Abstract Body (Do not enter title and authors here): Background: Lipid metabolism plays a crucial role in in cardiovascular disease pathophysiology. Lipin1 is a key regulator of lipid metabolism. In the nucleus, lipin1 acts as a transcriptional coactivator, interacting with PGC1α and PPARα. In the cytoplasm, it functions as a phosphatidate phosphatase, converting phosphatidic acid to diacylglycerol. Low expression of Lipin1 has been implicated in the severity of cardiac dysfunction in mice.

Hypothesis: We hypothesized that Lipin1 protects against myocardial ischemic injury by regulating lipid homeostasis in cardiomyocytes, thereby attenuating adverse remodeling, inflammation, and oxidative stress following infarction.

Aims: To investigate the role of Lipin1 in cardiac remodeling after myocardial infarction (MI), revealing its impact on lipid metabolism and molecular pathway associated with cardiac dysfunction.

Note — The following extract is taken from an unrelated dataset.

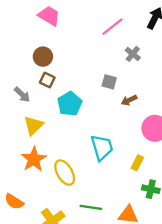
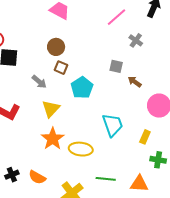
brown arrow: (129, 100) -> (135, 82), turned 64
yellow ellipse: (65, 173) -> (81, 149), turned -50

Methods: Cardiomyocyte-specific Lipin1 knockout (cKO) and overexpression (cOE) mice were used. Eight to ten-week-old male mice were subjected to MI by coronary artery ligation. One week after MI, cardiac lipid droplet (LD) density, levels of triacylglycerol and free fatty acids were quantified. Four weeks after MI, echocardiographic assessments, heart weight (HW)/ body weight (BW) ratio were recorded. Histological and gene expression analyses were performed to evaluate cardiac fibrosis, inflammation, oxidative stress, and fatty acid metabolism.

Results: Before MI surgery, there were no differences in HW/BW ratio, left ventricular end-diastolic diameter (LVDd) or LV fractional area change (LVFAC) among cKO/ cOE mice and their littermate controls. After MI, cKO mice exhibited significant cardiac dysfunction with enlarged LVDd, reduced LVFAC and increased HW/BW ratio. These changes were accompanied by increased cardiac fibrosis, inflammation, and reactive oxygen species compared with their controls. Conversely, cOE mice showed improved LVFAC, reduced cardiac fibrosis, inflammation, and oxidative stress. Notably, after MI surgery, cKO mice showed a reduction in cardiac LDs with decreased levels of triacylglycerol and free fatty acids compared to the littermate controls. In contrast, cOE mice displayed increased cardiac LDs and upregulated expression of fatty acid metabolism–related genes after MI.

Conclusion: These findings demonstrate that Lipin1 protects ischemic cardiomyocytes by regulating lipid metabolism, highlighting its potential as a therapeutic target for MI.